Cronaca

Matrimoni combinati per far ottenere il permesso di soggiorno. 44 gli indagati

La procura di Cremona, nella persona del pm Milda Milli, ha chiuso le indagini relative ad un’inchiesta della guardia di finanza su matrimoni combinati per ottenere il permesso di soggiorno. Un’indagine che ha toccato diverse città, tra cui Cremona, Gadesco Pieve Delmona, Castelvetro Piacentino, Fidenza, Salsomaggiore Terme, Fiorenzuola d’Arda, Busseto e Alseno. 44 gli indagati. Tra loro, pakistani, albanesi, romeni e un italiano, difesi dagli avvocati Marco Simone, Gianluca Pasquali, Alessio Romanelli, Marcello Lattari, Stella Abbamonte, Ugo Carminati, Luca Curatti e Vito Alberto Spampinato. Le accuse vanno dal favoreggiamento aggravato dell’immigrazione clandestina al falso ideologico in atto pubblico mediante induzione in errore di pubblico ufficiale.

In sostanza gli indagati, dietro pagamento, utilizzavano l’atto di matrimonio per far ottenere a cittadini extracomunitari il permesso di soggiorno, facendoli sposare con donne italiane o cittadine europee, tra cui romene e albanesi. Per il finto matrimonio veniva chiesta una somma non inferiore ai 12.000/13.000 euro. Considerati dagli inquirenti gli organizzatori della gran parte dei matrimoni, i fratelli pakistani Muhammad Luqman e Anjum Shahzad, titolari del negozio di Kebab di via Manzoni, e un italiano, Antonino Terrasi, quest’ultimo considerato una sorta di intermediario tra il falso sposo bisognoso di ottenere il permesso di soggiorno e le donne che si rendevano disponibili, dietro compenso, a sposarli. Una ventina i matrimoni fasulli celebrati tra il 2014 e il 2017.

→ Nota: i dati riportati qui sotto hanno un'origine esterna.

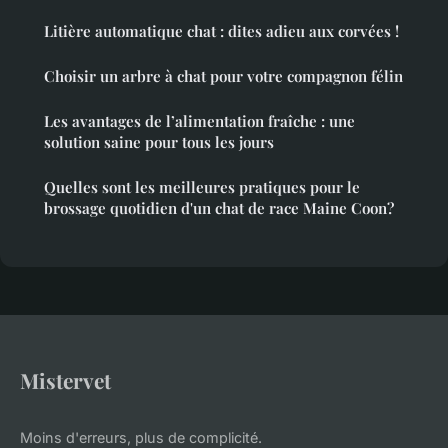
Litière automatique chat : dites adieu aux corvées !
Choisir un arbre à chat pour votre compagnon félin
Les avantages de l’alimentation fraîche : une
solution saine pour tous les jours
Quelles sont les meilleures pratiques pour le
brossage quotidien d'un chat de race Maine Coon?
Mistervet
Moins d'erreurs, plus de complicité.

Tra gli sposi non ci sarebbero state neppure brevi convivenze. Molti non si conoscevano nemmeno. Alla fine del matrimonio, ognuno tornava a casa sua o dalle fidanzate, quelle vere. In un caso, una coppia di fidanzati italiani, lei 18 anni, studentessa liceale cremonese, e lui 22enne, non avevano esitato, di fronte alla promessa di una ricompensa economica, a favorire l’illecita permanenza sul territorio di un cittadino pakistano. Il matrimonio tra quest’ultimo e la 18enne era stato celebrato il 28 ottobre del 2017. Falsi gli sposi, falsi i testimoni e falsi gli interpreti. Ad insospettire gli ufficiali di stato civile, infatti, c’erano anche problemi inerenti la lingua: alcuni parlavano solo inglese, mentre le mogli non sapevano una parola.

Durante le indagini, la finanza si era anche avvalsa dell’uso di telecamere nelle sale comunali, mentre durante uno degli appostamenti dei finanzieri in borghese, l’unico italiano dei falsi sposi era stato visto in pizzeria con la sua storica fidanzata italiana e non con la moglie con cui si era appena sposato. Nel corposo fascicolo delle indagini è contenuto anche un nutrito numero di intercettazioni. In diverse telefonate, ad esempio, gli interlocutori ironizzano in merito al matrimonio che si è appena celebrato, lasciando chiaramente intendere, secondo gli inquirenti, che si è trattato di una ‘messa in scena’.

Ora, una volta ricevuto l’avviso di chiusura delle indagini, tutti gli indagati potranno presentare memorie, produrre documenti e chiedere di essere sottoposti ad interrogatorio. Dopodiché per loro potrebbe profilarsi la richiesta di rinvio a giudizio, un atto che presuppone l’esistenza di elementi per sostenere un’accusa in giudizio nei confronti degli stessi indagati. Alcuni di loro, però, avrebbero già intenzione di patteggiare.